Inspired by the Big Issue’s regular feature Letter to My Younger Self, we’re asking staff to think back to their own experiences as a student and tell us what advice they would give to their undergraduate selves.
This month we’re introducing our newest Study Skills Tutor, Therese Kelly, who will be working with students in the Faculty of Social sciences.
What and where did you study?
I studied for a BA in the Anthropology of Religion at the University of Wales, Lampeter. Then 15 years later I went back to uni and did an MA in Social Anthropology, here at Bristol. I am now finishing a PhD in Social Anthropology through Manchester University.
Did you experience culture shock when you started university?

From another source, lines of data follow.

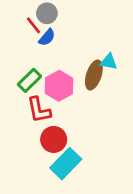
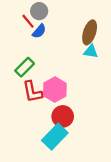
brown ellipse: (94, 75) -> (90, 32), moved
pink hexagon: (59, 86) -> (55, 90), moved
red circle: (54, 139) -> (63, 116), moved

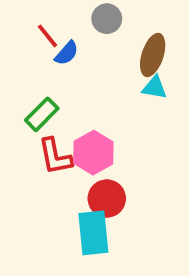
gray circle: (39, 11) -> (107, 19), moved
cyan rectangle: (55, 137) -> (93, 233), turned -50

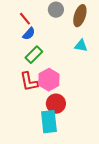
blue semicircle: (67, 53) -> (29, 34), moved
brown ellipse: (153, 55) -> (80, 16), moved
green rectangle: (42, 114) -> (34, 55), moved

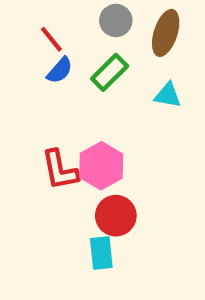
green rectangle: (34, 55) -> (110, 72), moved
cyan rectangle: (49, 122) -> (101, 253), size x0.7

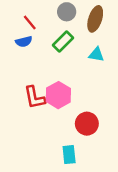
blue semicircle: (60, 70) -> (24, 42), moved, turned 35
red circle: (116, 216) -> (87, 124), moved
cyan rectangle: (101, 253) -> (69, 155), moved

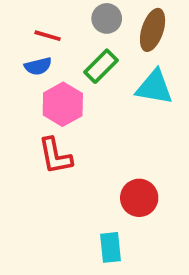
red line: (30, 22) -> (48, 36), turned -35
cyan triangle: (96, 55) -> (154, 87), size x1.5
pink hexagon: (58, 95) -> (63, 104), moved

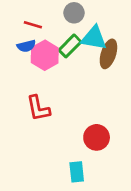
brown ellipse: (153, 30) -> (108, 54), moved
cyan triangle: (154, 87) -> (94, 38), moved
pink hexagon: (63, 104) -> (45, 55), moved

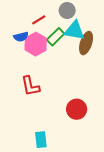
gray circle: (74, 13) -> (67, 11), moved
red line: (33, 25) -> (39, 20), moved, turned -48
cyan rectangle: (77, 172) -> (41, 140), moved

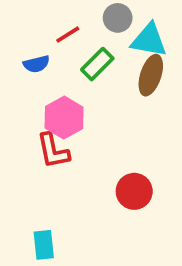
cyan triangle: (74, 30) -> (149, 40), moved
pink hexagon: (36, 44) -> (64, 118), moved
cyan rectangle: (41, 140) -> (44, 245), moved

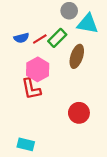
red line: (68, 35) -> (40, 39), moved
brown ellipse: (151, 75) -> (77, 56), moved
cyan rectangle: (44, 245) -> (26, 144), turned -70

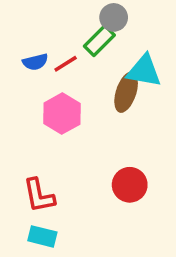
cyan triangle: (88, 24) -> (144, 71), moved
green rectangle: (57, 38) -> (99, 41), moved
red L-shape: (31, 89) -> (39, 195), moved

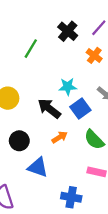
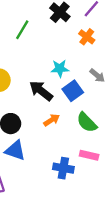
blue triangle: (38, 167) -> (15, 150), moved
blue cross: (71, 197) -> (63, 168), moved

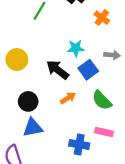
gray arrow: (97, 76) -> (112, 55), turned -35
blue triangle: (15, 150) -> (33, 127), turned -30

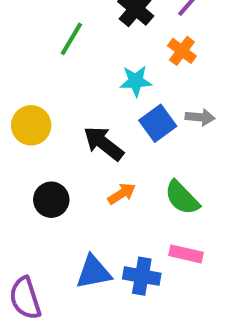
cyan star: (76, 48) -> (136, 81), moved
blue square: (88, 70) -> (158, 123), moved
blue triangle: (33, 127) -> (93, 272), moved

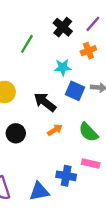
orange cross: (182, 51) -> (88, 51), turned 32
blue square: (158, 123) -> (75, 91), turned -30
blue triangle: (93, 272) -> (39, 191), moved

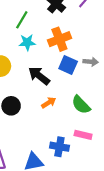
orange cross: (88, 51) -> (59, 39), moved, size x1.5
cyan star: (63, 67) -> (27, 42), moved

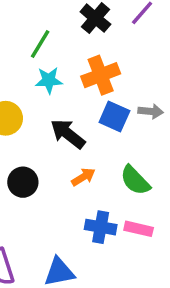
blue cross: (59, 147) -> (101, 227), moved

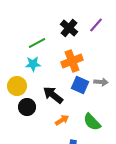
green line: (40, 44) -> (37, 43), turned 30
cyan star: (49, 80) -> (33, 64), moved
black circle: (23, 182) -> (27, 107), moved

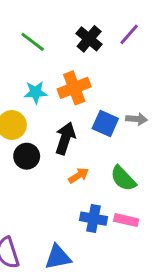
green line: (37, 43) -> (33, 42), moved, turned 66
orange cross: (72, 61) -> (74, 88), moved
black arrow: (53, 95) -> (65, 138), turned 70

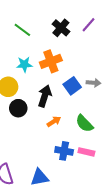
blue square: (105, 124) -> (72, 86), turned 30

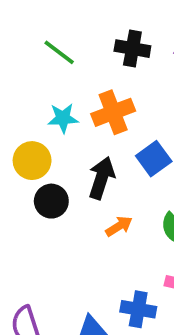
black cross: (61, 28) -> (132, 49), turned -30
blue cross: (64, 151) -> (138, 309), moved

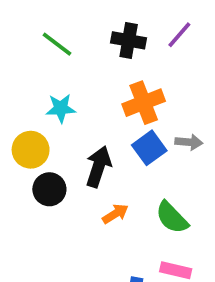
orange cross: (113, 112) -> (144, 103), moved

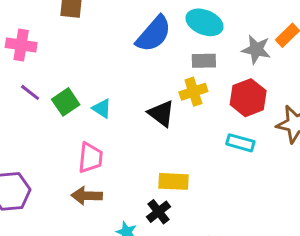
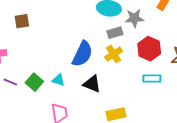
blue semicircle: (154, 34) -> (82, 54), moved
gray star: (256, 49) -> (134, 18), moved
black triangle: (161, 113) -> (92, 84), moved

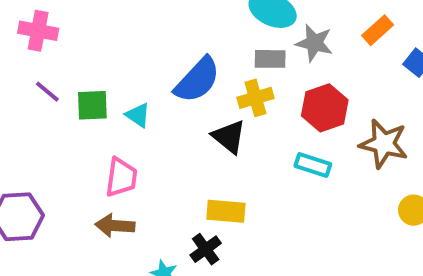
green square: (34, 82) -> (92, 105), turned 30
black triangle: (92, 84) -> (229, 137), moved

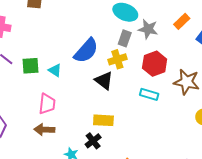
gray rectangle: (270, 59) -> (125, 38), turned -70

That’s an interesting question. It was more the location that was a shock rather than the university itself. I grew up in London and then opted for a university deep in the Welsh countryside, in a very small farming community. This was partly because I was a young mother with a child, and I wanted to be somewhere less hectic. I was a mature student of 24 when I started my degree; I became a mother when I was 20 so waited until my son was old enough to go to school before going to university, and Lampeter seemed lovely. It was a wonderful place to study! It is a very small university, and it didn’t take long to become part of the student community.
What was your biggest failure and what did you learn from it?
My time management was awful when I was an undergraduate, especially during my first year. I always left it to the last minute to write an essay. One essay I handed in two weeks late and so it was marked down 20%. If I had submitted it in time, it would have got 70%, a first, so I was gutted! I learned pretty quickly after that to plan my writing time better.
What are you most proud of about your time at university?
I was, and still am, a shy person, the difference is I have learned to manage it. When I was in the first year, I was part of a group giving a presentation about a Hindu temple we visited for one of our modules. I can still remember how I felt when it was my turn to speak. The blood rushed to my face, my heart was beating in my mouth, and I was so nervous I struggled to focus on the people in the room, I was terrified! I managed to get through it but thought, I must get over this fear. So, I signed myself up for presenting at as many seminars as possible and each time I did it, my ability to talk and present improved. I believe it was one of the bravest things I have done for myself.
What was the best bit of feedback you received?
I didn’t think my work was any good most of the time as I had very low self-confidence. But after having completed an essay that I actually enjoyed writing, the lecturer said in the feedback that I had ‘clarity of expression’ and that the essay was ‘a joy to read’. I was so happy that my essay was not only readable but that someone got joy from it too!
What advice would you give to your undergraduate self?
I could say, PLAN YOUR WORK! I could have reduced so much stress and got a better mark if I had organised my writing better. Saying that, getting a 2:1 rather than a first is still a great achievement and I did really enjoy being an undergraduate. So, what I would say to my undergraduate self is that it is okay to ask for help and to say you don’t understand something, and enjoy the fresh air and the wonderful countryside!